Despite that the average personal wealth of the European passed that of the American several years ago. So imagine the lot of the American, given that anything they get is what remains after top slicing for ‘defense’ , propaganda, and wars (invasions, really).

kweladave
kweladave
Feb 12, 2018 8:46 PM
Reply to  vexarb

@vexarb
Re ‘correct my above misconceptions’.
Have you seen ‘Everything is a Rich Man’s Trick’ on YouTube? More than 5 million views but mysteriously ‘disappeared’ from its original site (beware trailers etc there).
Fortunately, original still available here: https://www.youtube.com/watch?v=CyFNsNZhSeg
An absolutely stunning documentary.

vexarb
vexarb
Feb 13, 2018 7:05 PM
Reply to  kweladave

@KwelaDave.

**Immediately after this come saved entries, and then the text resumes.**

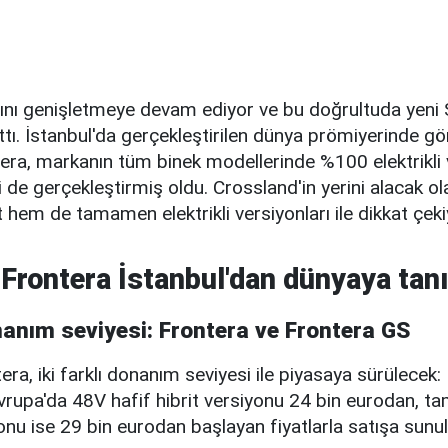
ını genişletmeye devam ediyor ve bu doğrultuda yeni
ıttı. İstanbul'da gerçekleştirilen dünya prömiyerinde g
tera, markanın tüm binek modellerinde %100 elektrikli
de gerçekleştirmiş oldu. Crossland'in yerini alacak ol
t hem de tamamen elektrikli versiyonları ile dikkat çeki
 Frontera İstanbul'dan dünyaya tanıt
onanım seviyesi: Frontera ve Frontera GS
era, iki farklı donanım seviyesi ile piyasaya sürülecek:
vrupa'da 48V hafif hibrit versiyonu 24 bin eurodan, 
iyonu ise 29 bin eurodan başlayan fiyatlarla satışa sunu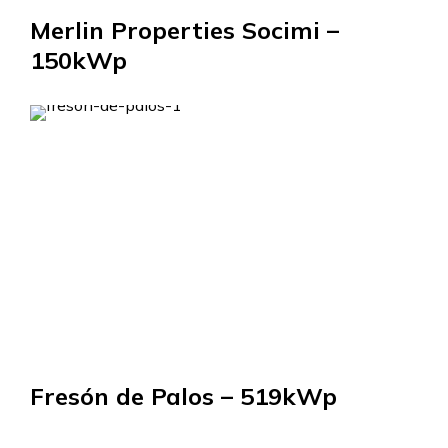
Merlin Properties Socimi –
150kWp
Fresón de Palos – 519kWp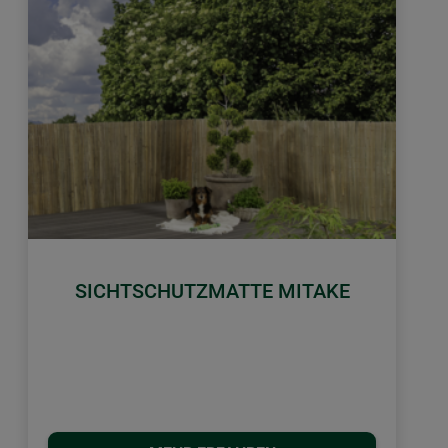
SICHTSCHUTZMATTE MITAKE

Many thanks for saving that informative film. It confirms what post War books affirm: that Western Leaders were in League with the Nazis until 1939 — and some even afterwards. I should like to know whether the MSM of the day played Follow the Leaders in Lockstep as they do today, or whether there were some powerful anti-Fascisti Western MSM between the Wars.
Interesting, the film’s opening with Yale’s influential secret society of New World Orderers like Bush & Bush. Have you seen OffGuardian’s expose’e of fresh NWO Lies from Yale’s dept of History?
“But what will History say of these events?”
“History, Sir, will Lie as Yale does” — with apologies to GBS

George Cornell
George Cornell
Feb 11, 2018 10:17 PM
Reply to  Runner77

It is only so long that a newspaper can feed bullshit to its readership. They do so at the risk of devaluing even their occasional truths. The Fraudian has lied and manipulated so often and for so long , that reading what they write and trying to decipher the truth from the broad clues they inadvertently leave has become a parlour game.